Como se acercaba la Navidad,
Natalia nos dijo que quería ir a Santander con su familia. Así que se iría en tren el último sábado antes
de Navidad. El viernes antes de su
partida habíamos organizado una salida de despedida, sin embargo
cuando llegué de trabajar, me encontré a Natalia con los ojos verdes rojos del llanto;
el impresentable de su novio le había llamado para decirle que se iba a vivir
con su nueva novia. El destino parecía ir en contra de la libertad de Natalia, pues
me confesó que el fin de semana que vino su novio, se habían acostado sin usar ningún
anticonceptivo y llevaba una semana de retraso. Decidí llevarla hasta Santander en mi coche, no la podía dejar
sola, me sentía responsable. En aquel momento, mi rabia era tal que si me
hubiera encontrado a ese cabrón lo hubiera matado.

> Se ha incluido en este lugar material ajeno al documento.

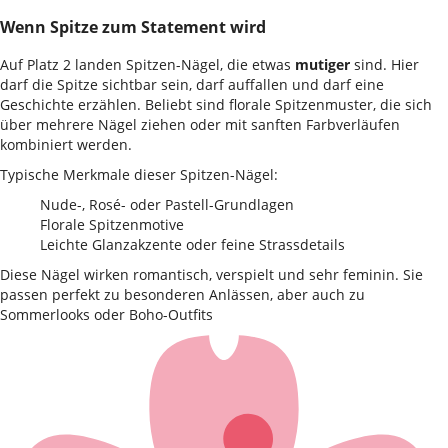
Wenn Spitze zum Statement wird
Auf Platz 2 landen Spitzen-Nägel, die etwas
mutiger
sind. Hier
darf die Spitze sichtbar sein, darf auffallen und darf eine
Geschichte erzählen. Beliebt sind florale Spitzenmuster, die sich
über mehrere Nägel ziehen oder mit sanften Farbverläufen
kombiniert werden.
Typische Merkmale dieser Spitzen-Nägel:
Nude-, Rosé- oder Pastell-Grundlagen
Florale Spitzenmotive
Leichte Glanzakzente oder feine Strassdetails
Diese Nägel wirken romantisch, verspielt und sehr feminin. Sie
passen perfekt zu besonderen Anlässen, aber auch zu
Sommerlooks oder Boho-Outfits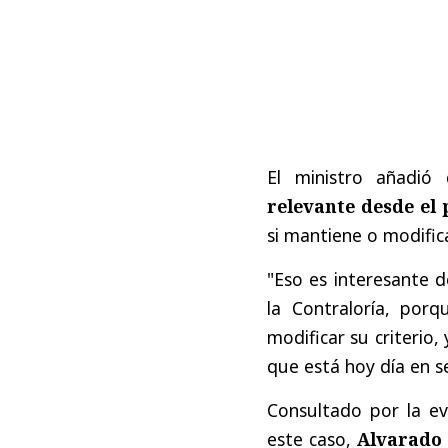
El ministro añadi
relevante desde el
si mantiene o modific
"Eso es interesante d
la Contraloría, porq
modificar su criterio,
que está hoy día en s
Consultado por la ev
este caso,
Alvarado 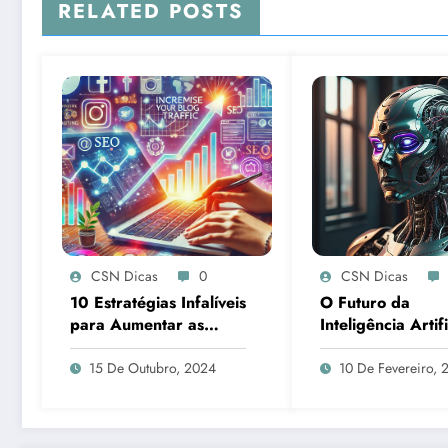
RELATED POSTS
CSN Dicas
0
CSN Dicas
10 Estratégias Infalíveis
O Futuro da
para Aumentar as
Inteligência Artifi
Visitas ao Seu Blog em
Tendências Emer
2024
15 De Outubro, 2024
10 De Fevereiro, 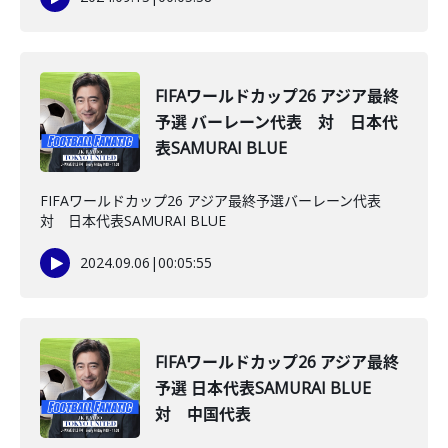
FIFAワールドカップ26 アジア最終
予選 バーレーン代表 対 日本代
表SAMURAI BLUE
FIFAワールドカップ26 アジア最終予選バーレーン代表
対 日本代表SAMURAI BLUE
2024.09.06
|
00:05:55
FIFAワールドカップ26 アジア最終
予選 日本代表SAMURAI BLUE
対 中国代表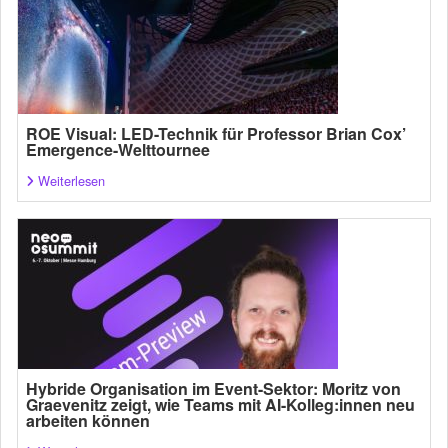
ROE Visual: LED-Technik für Professor Brian Cox’
Emergence-Welttournee
Weiterlesen
Hybride Organisation im Event-Sektor: Moritz von
Graevenitz zeigt, wie Teams mit AI-Kolleg:innen neu
arbeiten können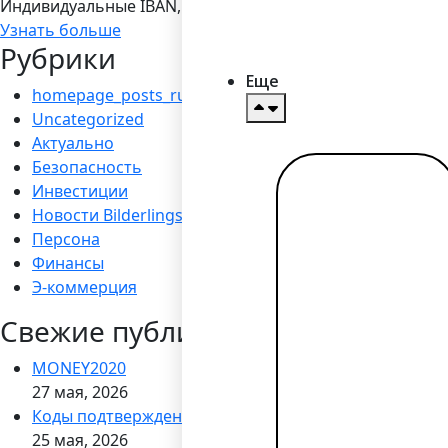
Индивидуальные IBAN, 19 валют, платежы SEPA/ SEPA Ins
Узнать больше
Рубрики
Еще
homepage_posts_ru
Uncategorized
Актуально
Безопасность
Инвестиции
Читать
далее →
Новости Bilderlings
Персона
Финансы
Э-коммерция
Свежие публикации
MONEY2020
27 мая, 2026
Коды подтверждения через WhatsApp
25 мая, 2026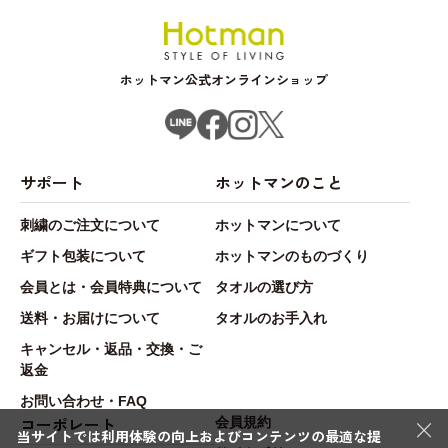
ホットマン公式オンラインショップ
サポート
ホットマンのこと
刺繍のご注文について
ホットマンについて
ギフト包装について
ホットマンのものづくり
会員とは・会員特典について
タオルの選び方
送料・お届けについて
タオルのお手入れ
キャンセル・返品・交換・ご
返金
お問い合わせ・FAQ
×
コーポレート
会員規約
当サイトでは利用体験の向上およびコンテンツの最適な提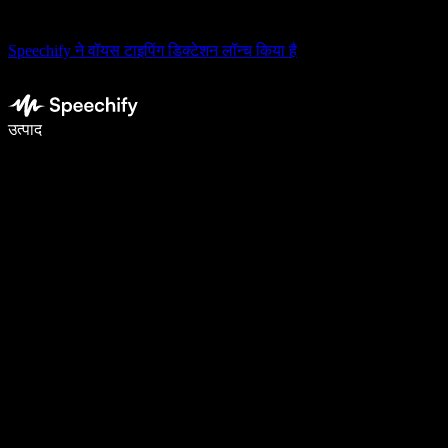
Speechify ने वॉयस टाइपिंग डिक्टेशन लॉन्च किया है
वॉइस टाइपिंग के साथ 5× तेज़ी से लिखें
उत्पाद
और जानें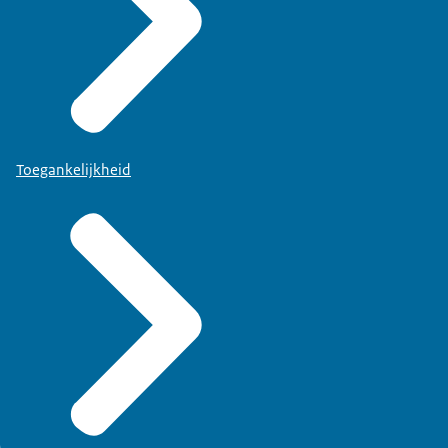
Toegankelijkheid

Devolvía a Natalia en peores
condiciones en que me la había
encontrado. Durante aquel viaje en
coche, ella no hablaba, solo lloraba. Yo solo pensaba cómo una persona podía
llegar a conseguir la anulación física y
emocional de otra bajo el paraguas del amor.
Entendí que Natalia había sido
capaz de soportar todas las humillaciones de las personas que quería, porque lo
único que anhelaba era el abrazo y las
palabras cariñosas del perdón posterior. Ese momento de disculpa, era la única prueba de amor que ella conocía.